Quello dell’arte contemporanea, in Italia, è uno degli ambiti in cui i lavoratori sono maggiormente in difficoltà, specie dal punto di vista contrattuale. Quali potrebbero essere le soluzioni?

MUSE, Trento. L'esibizione del coro A Bocca Chiusa, LIS
MUSE, Trento. L'esibizione del coro A Bocca Chiusa, LIS

Malgrado siano molte le persone che sostengono che la nostra arte contemporanea sia in buone condizioni, in realtà ci sono altrettanti segnali che, nel nostro Paese, evidenziano qualche debolezza strutturale. Non è certo questo il tempo più adatto per fare analisi sulla base di dati che ovviamente risentirebbero dei crudi effetti del Covid e delle restrizioni a esso correlate. Al di là del numero di visitatori, tuttavia, l’arte contemporanea si presenta come un segmento di mercato, e, in quanto tale, può essere analizzato non solo con il numero di spettatori, ma anche nelle sue dimensioni più strutturali, come ad esempio le dimensioni occupazionali, i flussi economici, il numero di operatori.
È in questo quadro che si inserisce la ricerca condotta da AWI – Art Workers Italia sul mercato dell’arte contemporanea finalizzata ad analizzarne le dimensioni occupazionali. I risultati di tale ricerca, come molti sospetteranno, sono poco incoraggianti e hanno sicuramente il pregio di definire un perimetro di ragionamento che, prima o poi, sarà necessario avviare in modo sistemico.
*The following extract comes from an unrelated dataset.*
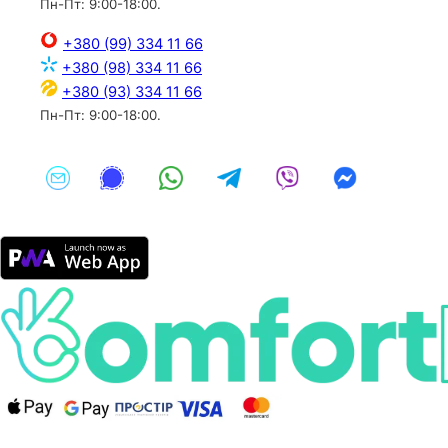
Пн-Пт: 9:00-18:00.
+380 (99) 334 11 66
+380 (98) 334 11 66
+380 (93) 334 11 66
Пн-Пт: 9:00-18:00.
ARTE CONTEMPORANEA E LAVORO

Stando ai dati, in pratica, l’arte contemporanea è un settore in cui l’80% dei lavoratori è costretto a cercarsi un doppio lavoro. E non sempre in ambito artistico. Ancora, sempre stando ai dati, l’arte contemporanea è un settore in cui quasi la metà dei lavoratori percepisce contributi inferiori ai 10.000 euro annui, con forme contrattuali che vedono il contratto di lavoro dipendente come una forma sostanzialmente residuale (circa il 23%), a favore di altre forme come stage (1%), volontariato (2,6%), Co.co.co. (4,4%), lavoro nero (6%), altro (6,6%), prestazione occasionale (19,7%), Partita IVA (36,2%).
Volendo quindi aggiungere ai numeri un po’ di colore, abbiamo una generazione di aspiranti lavoratori nel mercato dell’arte, tra artisti, professionisti e tecnici, principalmente formati in contesti accademici e in molti casi con esperienze accademiche internazionali, e che poi tornano alla loro cara Italia per poter lavorare senza un contratto di lavoro stabile, con un reddito di lavoro annuo che non consentirà mai di recuperare gli investimenti sostenuti durante il percorso di studi. Più che un’analisi di settore, questa ricerca sembra un epitaffio.
E sembra un epitaffio anche se consideriamo ciò che tutti sappiamo ma che molto raramente vogliamo ammettere sull’arte, ovvero che l’arte è un mercato opaco. Che è un modo molto carino e tecnico per indicare che l’arte è un sistema economico non trasparente.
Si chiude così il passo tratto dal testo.